Question

If the manager of a bottled water distributor wants to​ estimate, with 95​% ​confidence, the mean amount of water in a​ 1-gallon bottle to within ± 0.004 gallons and also assumes that the standard deviation is 0.04 ​gallons, what sample size is​ needed? (Round up to the nearest​ integer)

If the inspection division of a county weights and measures department wants to estimate the mean amount of​ soft-drink fill in​ 2-liter bottles to within ± 0.02 liter with 90​% confidence and also assumes that the standard deviation is .09 ​liters, what sample size is​ needed? (Round up to the nearest​ integer.)  

Answer 1

Solution: We can use the formula for finding sample size(n)

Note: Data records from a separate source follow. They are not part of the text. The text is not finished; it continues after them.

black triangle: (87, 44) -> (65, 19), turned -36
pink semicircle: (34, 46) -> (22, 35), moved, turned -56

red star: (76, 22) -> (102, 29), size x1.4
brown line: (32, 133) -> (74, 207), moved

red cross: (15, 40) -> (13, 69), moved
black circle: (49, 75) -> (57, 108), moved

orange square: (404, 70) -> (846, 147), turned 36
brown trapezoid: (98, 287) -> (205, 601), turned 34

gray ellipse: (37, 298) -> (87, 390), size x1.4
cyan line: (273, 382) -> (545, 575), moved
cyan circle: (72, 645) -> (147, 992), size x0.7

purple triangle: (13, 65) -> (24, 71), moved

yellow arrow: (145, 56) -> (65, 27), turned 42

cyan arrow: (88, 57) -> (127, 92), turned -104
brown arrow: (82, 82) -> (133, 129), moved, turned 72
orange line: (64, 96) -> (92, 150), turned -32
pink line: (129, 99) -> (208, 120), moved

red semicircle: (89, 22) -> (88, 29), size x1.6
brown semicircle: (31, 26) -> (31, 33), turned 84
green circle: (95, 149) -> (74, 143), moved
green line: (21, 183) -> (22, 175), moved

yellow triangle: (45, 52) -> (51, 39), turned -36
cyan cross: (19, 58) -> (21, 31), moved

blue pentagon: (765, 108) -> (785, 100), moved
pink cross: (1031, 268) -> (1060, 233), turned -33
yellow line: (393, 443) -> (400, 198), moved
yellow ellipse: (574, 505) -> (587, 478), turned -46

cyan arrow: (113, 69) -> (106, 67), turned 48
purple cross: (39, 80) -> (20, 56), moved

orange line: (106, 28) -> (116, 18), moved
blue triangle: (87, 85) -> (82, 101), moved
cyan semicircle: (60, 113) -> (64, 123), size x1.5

$n=\left [ \frac{Z_{\alpha/2 }*\sigma }{E} \right ]^{2}$

where, $\sigma$ is a standard deviation, E is margin of error and $Z_{\alpha /2}$ is critical value.

(a) Given that

$E=\pm 0.004$ , $S.D(\sigma )=0.04$ and critical value at 5% level of significance (using Z-table) will be 1.96

Therefore,

$n=\left [ \frac{1.96*0.04}{0.004} \right ]^{2}=384.16$

rounding up you get n = 384

(b) Given that

$E=\pm 0.02$ , $S.D(\sigma )=0.09$ and critical value at 10% level of significance (using Z-table) will be 1.64

Therefore,

$n=\left [ \frac{1.64*0.09}{0.02} \right ]^{2}=54.46$

rounding up you get n = 54